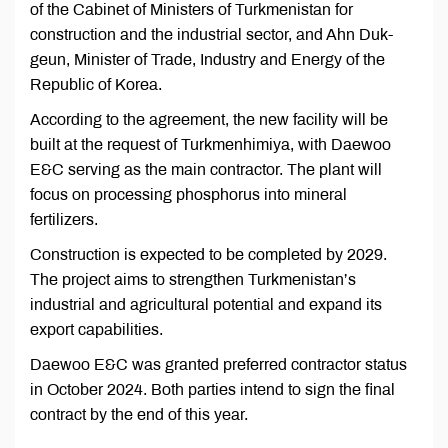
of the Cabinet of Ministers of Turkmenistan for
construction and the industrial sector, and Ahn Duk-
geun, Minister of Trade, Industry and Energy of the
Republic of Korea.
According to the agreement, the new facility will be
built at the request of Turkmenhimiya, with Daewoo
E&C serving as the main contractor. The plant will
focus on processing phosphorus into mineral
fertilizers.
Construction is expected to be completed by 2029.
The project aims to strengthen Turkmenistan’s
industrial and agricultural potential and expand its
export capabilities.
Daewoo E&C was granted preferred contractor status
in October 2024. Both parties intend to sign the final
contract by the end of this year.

---*---

> **What the exercise asks**
Show the lines where the word "Daewoo" appears in the entries.

> **Task solution**
built at the request of Turkmenhimiya, with Daewoo
Daewoo E&C was granted preferred contractor status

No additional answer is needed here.